PROBLEM REQUIREMENTS.
All entries below must be retyped exactly, though pictures are to be skipped.

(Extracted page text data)
Content starts
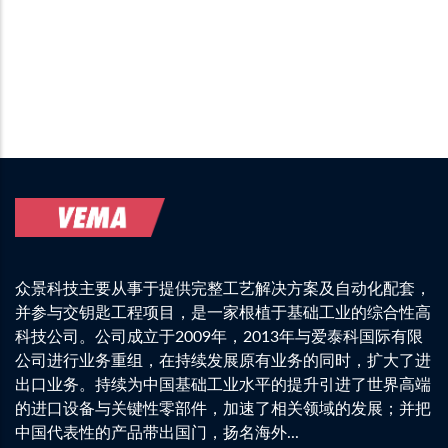
众景科技主要从事于提供完整工艺解决方案及自动化配套，
并参与交钥匙工程项目，是一家根植于基础工业的综合性高
科技公司。公司成立于2009年，2013年与爱泰科国际有限
公司进行业务重组，在持续发展原有业务的同时，扩大了进
出口业务。持续为中国基础工业水平的提升引进了世界高端
的进口设备与关键性零部件，加速了相关领域的发展；并把
中国代表性的产品带出国门，扬名海外...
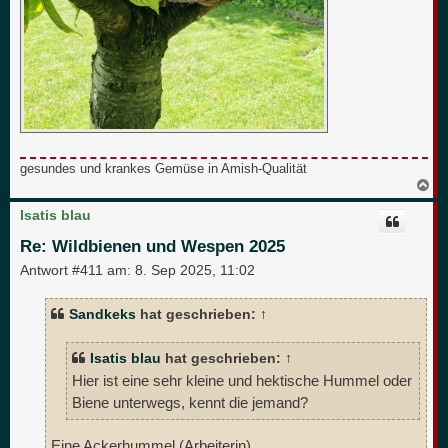
gesundes und krankes Gemüse in Amish-Qualität
N
a
c
Isatis blau
h
o
Re: Wildbienen und Wespen 2025
b
e
Antwort #411 am:
8. Sep 2025, 11:02
n
Sandkeks
hat geschrieben:
↑
Isatis blau
hat geschrieben:
↑
Hier ist eine sehr kleine und hektische Hummel oder
Biene unterwegs, kennt die jemand?
Eine Ackerhummel (Arbeiterin).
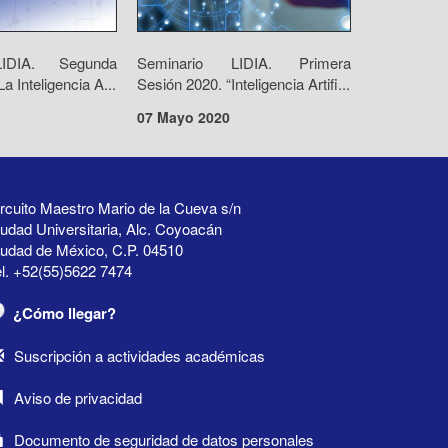
LIDIA. Segunda
Seminario LIDIA. Primera
a Inteligencia A...
Sesión 2020. “Inteligencia Artifi...
07 Mayo 2020
rcuito Maestro Mario de la Cueva s/n
udad Universitaria, Alc. Coyoacán
iudad de México, C.P. 04510
l. +52(55)5622 7474
¿Cómo llegar?
Suscripción a actividades académicas
Aviso de privacidad
Documento de seguridad de datos personales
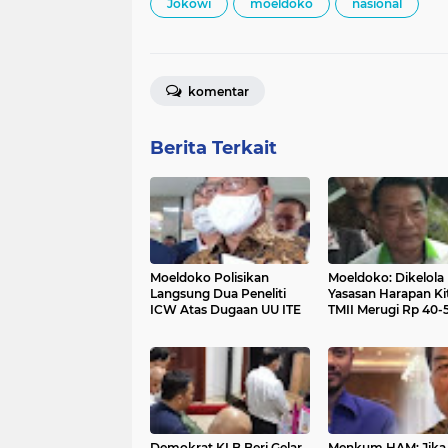
Jokowi
moeldoko
nasional
komentar
Berita Terkait
Moeldoko Polisikan
Moeldoko: Dikelola
Langsung Dua Peneliti
Yasasan Harapan Kit
ICW Atas Dugaan UU ITE
TMII Merugi Rp 40-
Miliar/Tahun
Demokrat KLB Beri Gelar
Menkum HAM: Jika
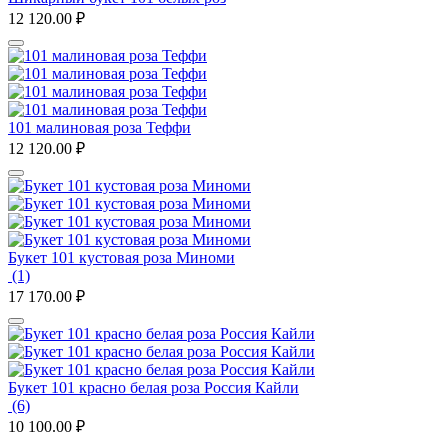
12 120.00
₽
101 малиновая роза Теффи
12 120.00
₽
Букет 101 кустовая роза Миноми
(1)
17 170.00
₽
Букет 101 красно белая роза Россия Кайли
(6)
10 100.00
₽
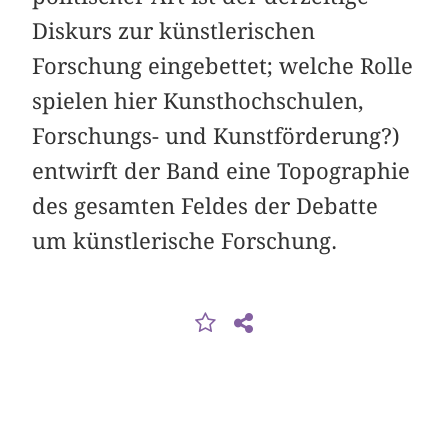
Diskurs zur künstlerischen
Forschung eingebettet; welche Rolle
spielen hier Kunsthochschulen,
Forschungs- und Kunstförderung?)
entwirft der Band eine Topographie
des gesamten Feldes der Debatte
um künstlerische Forschung.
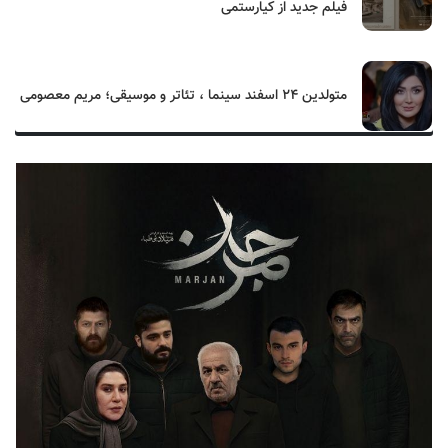
فیلم جدید از کیارستمی
متولدین ۲۴ اسفند سینما ، تئاتر و موسیقی؛ مریم معصومی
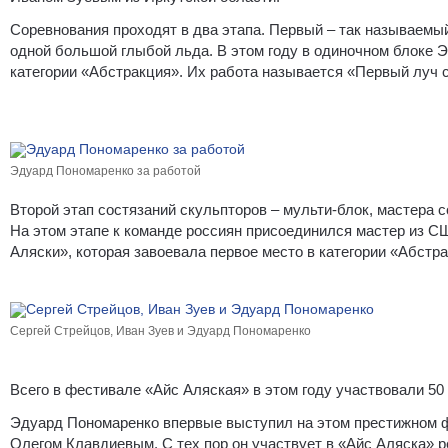
Соревнования проходят в два этапа. Первый – так называемый
одной большой глыбой льда. В этом году в одиночном блоке 
категории «Абстракция». Их работа называется «Первый луч 
Эдуард Пономаренко за работой
Второй этап состязаний скульпторов – мульти-блок, мастера
На этом этапе к команде россиян присоединился мастер из С
Аляски», которая завоевала первое место в категории «Абстра
Сергей Стрейцов, Иван Зуев и Эдуард Пономаренко
Всего в фестивале «Айс Аляская» в этом году участвовали 50
Эдуард Пономаренко впервые выступил на этом престижном фе
Олегом Клавдиевым. С тех пор он участвует в «Айс Аляска» р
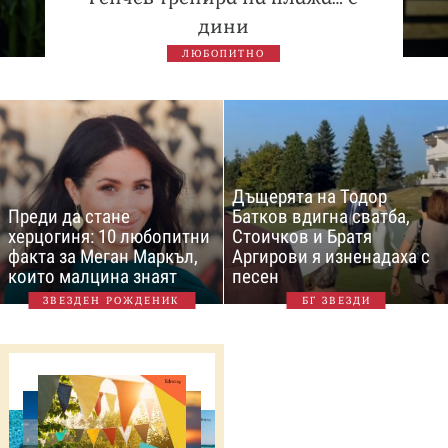
дини
ЛЮБОПИТНО
Дъщерята на Тодор
Преди да стане
Батков вдигна сватба,
херцогиня: 10 любопитни
Стоичков и Братя
факта за Меган Маркъл,
Аргирови я изненадаха с
които малцина знаят
песен
ЗВЕЗДЕН РОЖДЕНИК
БГ ЗВЕЗДИ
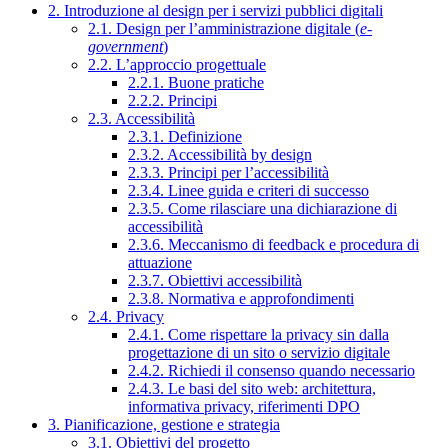
2. Introduzione al design per i servizi pubblici digitali
2.1. Design per l’amministrazione digitale (
e-
government
)
2.2. L’approccio progettuale
2.2.1. Buone pratiche
2.2.2. Principi
2.3. Accessibilità
2.3.1. Definizione
2.3.2. Accessibilità by design
2.3.3. Principi per l’accessibilità
2.3.4. Linee guida e criteri di successo
2.3.5. Come rilasciare una dichiarazione di
accessibilità
2.3.6. Meccanismo di feedback e procedura di
attuazione
2.3.7. Obiettivi accessibilità
2.3.8. Normativa e approfondimenti
2.4. Privacy
2.4.1. Come rispettare la privacy sin dalla
progettazione di un sito o servizio digitale
2.4.2. Richiedi il consenso quando necessario
2.4.3. Le basi del sito web: architettura,
informativa privacy, riferimenti DPO
3. Pianificazione, gestione e strategia
3.1. Obiettivi del progetto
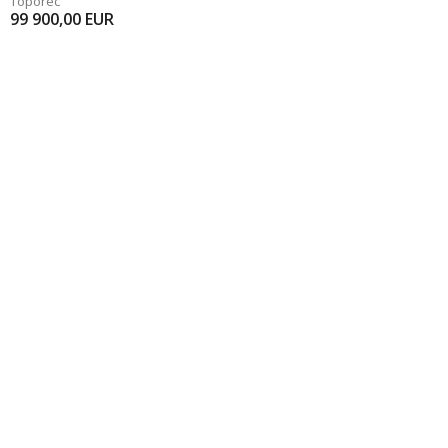
Toporec
99 900,00
EUR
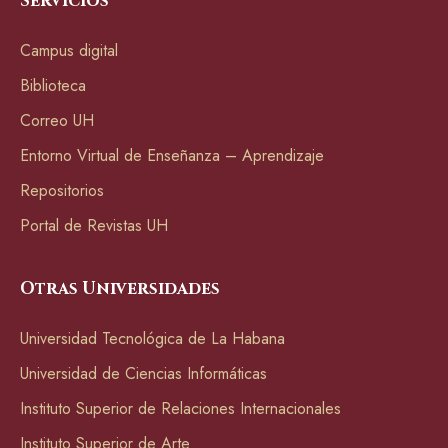
Servicios
Campus digital
Biblioteca
Correo UH
Entorno Virtual de Enseñanza – Aprendizaje
Repositorios
Portal de Revistas UH
Otras Universidades
Universidad Tecnológica de La Habana
Universidad de Ciencias Informáticas
Instituto Superior de Relaciones Internacionales
Instituto Superior de Arte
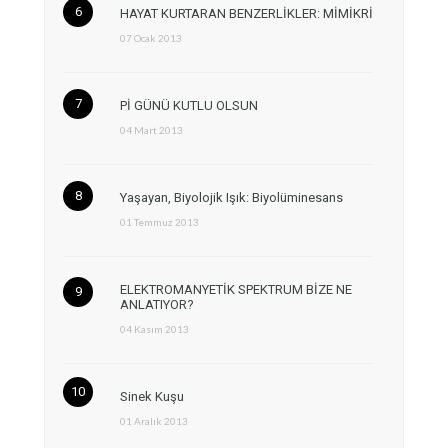
HAYAT KURTARAN BENZERLİKLER: MİMİKRİ
07 Ocak 2013
Pİ GÜNÜ KUTLU OLSUN
04 Mart 2013
Yaşayan, Biyolojik Işık: Biyolüminesans
01 Temmuz 2013
ELEKTROMANYETİK SPEKTRUM BİZE NE
ANLATIYOR?
04 Kasım 2013
Sinek Kuşu
01 Aralık 2013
Content ends
RESULT FOR THIS TASK.
众景科技主要从事于提供完整工艺解决方案及自动化配套，
并参与交钥匙工程项目，是一家根植于基础工业的综合性高
科技公司。公司成立于2009年，2013年与爱泰科国际有限
公司进行业务重组，在持续发展原有业务的同时，扩大了进
出口业务。持续为中国基础工业水平的提升引进了世界高端
的进口设备与关键性零部件，加速了相关领域的发展；并把
中国代表性的产品带出国门，扬名海外...
gesundes und krankes Gemüse in Amish-Qualität
N
a
c
Isatis blau
h
o
Re: Wildbienen und Wespen 2025
b
e
Antwort #411 am:
8. Sep 2025, 11:02
n
Sandkeks
hat geschrieben:
↑
Isatis blau
hat geschrieben:
↑
Hier ist eine sehr kleine und hektische Hummel oder
Biene unterwegs, kennt die jemand?
Eine Ackerhummel (Arbeiterin).
LIDIA. Segunda
Seminario LIDIA. Primera
a Inteligencia A...
Sesión 2020. “Inteligencia Artifi...
07 Mayo 2020
rcuito Maestro Mario de la Cueva s/n
udad Universitaria, Alc. Coyoacán
iudad de México, C.P. 04510
l. +52(55)5622 7474
¿Cómo llegar?
Suscripción a actividades académicas
Aviso de privacidad
Documento de seguridad de datos personales
Jokowi
moeldoko
nasional
komentar
Berita Terkait
Moeldoko Polisikan
Moeldoko: Dikelola
Langsung Dua Peneliti
Yasasan Harapan Kit
ICW Atas Dugaan UU ITE
TMII Merugi Rp 40-
Miliar/Tahun
Demokrat KLB Beri Gelar
Menkum HAM: Jika
12 120.00
₽
101 малиновая роза Теффи
12 120.00
₽
Букет 101 кустовая роза Миноми
(1)
17 170.00
₽
Букет 101 красно белая роза Россия Кайли
(6)
10 100.00
₽
Diskurs zur künstlerischen
Forschung eingebettet; welche Rolle
spielen hier Kunsthochschulen,
Forschungs- und Kunstförderung?)
entwirft der Band eine Topographie
des gesamten Feldes der Debatte
um künstlerische Forschung.
فیلم جدید از کیارستمی
متولدین ۲۴ اسفند سینما ، تئاتر و موسیقی؛ مریم معصومی
Соревнования проходят в два этапа. Первый – так называемый
одной большой глыбой льда. В этом году в одиночном блоке 
категории «Абстракция». Их работа называется «Первый луч 
Эдуард Пономаренко за работой
Второй этап состязаний скульпторов – мульти-блок, мастера
На этом этапе к команде россиян присоединился мастер из С
Аляски», которая завоевала первое место в категории «Абстра
Сергей Стрейцов, Иван Зуев и Эдуард Пономаренко
Всего в фестивале «Айс Аляская» в этом году участвовали 50
Эдуард Пономаренко впервые выступил на этом престижном фе
Олегом Клавдиевым. С тех пор он участвует в «Айс Аляска» р
дини
ЛЮБОПИТНО
Дъщерята на Тодор
Преди да стане
Батков вдигна сватба,
херцогиня: 10 любопитни
Стоичков и Братя
факта за Меган Маркъл,
Аргирови я изненадаха с
които малцина знаят
песен
ЗВЕЗДЕН РОЖДЕНИК
БГ ЗВЕЗДИ
2. Introduzione al design per i servizi pubblici digitali
2.1. Design per l’amministrazione digitale (
e-
government
)
2.2. L’approccio progettuale
2.2.1. Buone pratiche
2.2.2. Principi
2.3. Accessibilità
2.3.1. Definizione
2.3.2. Accessibilità by design
2.3.3. Principi per l’accessibilità
2.3.4. Linee guida e criteri di successo
2.3.5. Come rilasciare una dichiarazione di
accessibilità
2.3.6. Meccanismo di feedback e procedura di
attuazione
2.3.7. Obiettivi accessibilità
2.3.8. Normativa e approfondimenti
2.4. Privacy
2.4.1. Come rispettare la privacy sin dalla
progettazione di un sito o servizio digitale
2.4.2. Richiedi il consenso quando necessario
2.4.3. Le basi del sito web: architettura,
informativa privacy, riferimenti DPO
3. Pianificazione, gestione e strategia
3.1. Obiettivi del progetto
Toporec
99 900,00
EUR
Servicios
Campus digital
Biblioteca
Correo UH
Entorno Virtual de Enseñanza – Aprendizaje
Repositorios
Portal de Revistas UH
Otras Universidades
Universidad Tecnológica de La Habana
Universidad de Ciencias Informáticas
Instituto Superior de Relaciones Internacionales
Instituto Superior de Arte
HAYAT KURTARAN BENZERLİKLER: MİMİKRİ
07 Ocak 2013
Pİ GÜNÜ KUTLU OLSUN
04 Mart 2013
Yaşayan, Biyolojik Işık: Biyolüminesans
01 Temmuz 2013
ELEKTROMANYETİK SPEKTRUM BİZE NE
ANLATIYOR?
04 Kasım 2013
Sinek Kuşu
01 Aralık 2013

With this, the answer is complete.